People walked by either smiling or confused, and some even joined in for a moment. Others would drive by and honk their horns or throw their hands out the window in excitement. One day while dancing downtown, a bunch of teenagers ran up and started dancing around me although they didn’t have music or beat in their ears. Another time at Aksarben, a little girl popped outside of a restaurant and started dancing across the street. I ran over to join her, we danced for a few minutes and talked, then she went back inside to her mom. It was such an incredible experience!

It felt wonderful to able to help others step out of their comfort zone as well, to see that initial hesitation melt away.
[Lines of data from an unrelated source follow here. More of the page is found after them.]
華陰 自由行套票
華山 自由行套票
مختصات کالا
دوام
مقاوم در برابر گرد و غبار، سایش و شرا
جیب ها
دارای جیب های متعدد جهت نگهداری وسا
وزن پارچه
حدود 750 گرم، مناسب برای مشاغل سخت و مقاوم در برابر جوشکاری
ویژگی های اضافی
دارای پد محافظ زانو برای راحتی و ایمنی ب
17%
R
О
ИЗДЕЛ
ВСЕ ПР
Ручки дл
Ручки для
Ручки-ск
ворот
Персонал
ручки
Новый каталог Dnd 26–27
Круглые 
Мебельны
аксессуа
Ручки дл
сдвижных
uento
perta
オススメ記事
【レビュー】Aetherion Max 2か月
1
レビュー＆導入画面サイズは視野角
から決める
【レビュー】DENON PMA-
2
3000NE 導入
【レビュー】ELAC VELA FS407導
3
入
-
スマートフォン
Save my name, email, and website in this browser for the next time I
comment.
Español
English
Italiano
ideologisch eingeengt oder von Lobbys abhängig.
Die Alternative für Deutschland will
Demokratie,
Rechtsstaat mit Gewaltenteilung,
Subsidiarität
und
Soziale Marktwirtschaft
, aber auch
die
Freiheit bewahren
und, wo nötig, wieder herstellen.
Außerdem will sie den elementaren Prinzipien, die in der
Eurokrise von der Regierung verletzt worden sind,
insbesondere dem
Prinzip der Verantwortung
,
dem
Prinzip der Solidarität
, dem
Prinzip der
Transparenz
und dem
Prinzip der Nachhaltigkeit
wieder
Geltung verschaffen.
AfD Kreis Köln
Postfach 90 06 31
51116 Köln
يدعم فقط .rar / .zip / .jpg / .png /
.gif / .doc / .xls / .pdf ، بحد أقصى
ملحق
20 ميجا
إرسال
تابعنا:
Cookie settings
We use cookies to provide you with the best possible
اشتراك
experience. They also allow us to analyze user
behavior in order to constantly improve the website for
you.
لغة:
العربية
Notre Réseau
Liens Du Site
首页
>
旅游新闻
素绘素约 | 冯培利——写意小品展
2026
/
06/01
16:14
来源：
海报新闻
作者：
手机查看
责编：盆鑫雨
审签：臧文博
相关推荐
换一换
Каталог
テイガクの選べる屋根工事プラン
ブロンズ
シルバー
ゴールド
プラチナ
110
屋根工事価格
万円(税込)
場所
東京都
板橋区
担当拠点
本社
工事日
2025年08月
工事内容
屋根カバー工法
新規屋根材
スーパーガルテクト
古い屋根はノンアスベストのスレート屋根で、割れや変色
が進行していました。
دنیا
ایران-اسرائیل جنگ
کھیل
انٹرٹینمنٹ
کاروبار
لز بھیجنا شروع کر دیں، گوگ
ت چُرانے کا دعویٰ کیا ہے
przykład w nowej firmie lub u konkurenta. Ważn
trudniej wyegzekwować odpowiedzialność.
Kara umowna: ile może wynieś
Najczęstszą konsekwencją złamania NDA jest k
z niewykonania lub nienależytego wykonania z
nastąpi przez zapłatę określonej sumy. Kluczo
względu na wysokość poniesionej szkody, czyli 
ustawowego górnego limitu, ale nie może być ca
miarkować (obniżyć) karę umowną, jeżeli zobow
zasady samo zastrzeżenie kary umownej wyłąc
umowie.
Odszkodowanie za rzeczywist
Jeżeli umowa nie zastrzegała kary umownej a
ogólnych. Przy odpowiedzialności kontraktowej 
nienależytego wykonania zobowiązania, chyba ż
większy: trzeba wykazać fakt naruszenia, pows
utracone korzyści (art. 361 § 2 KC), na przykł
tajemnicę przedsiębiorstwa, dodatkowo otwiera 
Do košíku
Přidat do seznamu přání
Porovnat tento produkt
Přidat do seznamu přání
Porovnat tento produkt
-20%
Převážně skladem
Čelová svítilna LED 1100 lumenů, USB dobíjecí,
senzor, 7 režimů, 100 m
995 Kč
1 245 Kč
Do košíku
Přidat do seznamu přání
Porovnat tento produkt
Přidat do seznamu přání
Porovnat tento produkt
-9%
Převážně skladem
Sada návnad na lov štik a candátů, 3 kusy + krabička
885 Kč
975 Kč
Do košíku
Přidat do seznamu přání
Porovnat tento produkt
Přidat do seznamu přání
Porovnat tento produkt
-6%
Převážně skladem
A huge piece of silent dancing for me is the emotions that I can express through movement and the feeling that I’m doing it without caring about another’s judgment. People might argue that they can’t dance, but EVERYONE CAN DANCE, some might just be afraid of what people will think. Once you surpass that fear, it’s such an honest and freeing experience.

Lyn Cassady : I can't dance, sir.

Bill Django : Now that's not true, is it? What happened was someone told you you can't dance.

The Men Who Stare at Goats (2009)

If you’re curious and the thought of doing it solo scares you, in recent years, silent dancing has made its way into clubs that host “silent discos.” I’m not the biggest fan because I like being outside and choosing the music, but the idea of walking into a quiet room with a bunch of people dancing does seem like a fun time. But you can also find silent dancing meetups in certain cities if that sounds more appealing.

I must admit, the silent dancing journey came to halt these past several months. Occasionally I’ll dance in my living room, but it’s not quite the same. About a month ago I danced in the cemetery across from my house, but it didn’t last because summer happened and it’s unbearably hot. There are a string of excuses I could pull out for why it’s been almost a year since I’ve consistently made dance appearances out and about, but it doesn’t matter. Eventually I’ll make my way back into the streets and parks of Omaha or Lincoln to do what I enjoy and hopefully help others take a chance at something crazy and exciting, too.

If ever you question the “silly” things you do, remember the spotlight effect, which is our tendency to think people notice us more than they do. I used to think every little thing I did was so important to a random stranger, but the honest truth is that when people see you do something you perceive as possibly odd or embarrassing, they might think something of it for a moment, but they’ll rarely remember it. They probably didn’t even notice. Even if they do, does it really matter so much that it holds you back from succeeding, having fun, and possibly inspiring others?

What is it that your heart is leading you to do? Discover what that is and go for it — you’ll be happy you did.

When there's nothing to lose and there's nothing to prove, well I'm dancing with myse-elf!”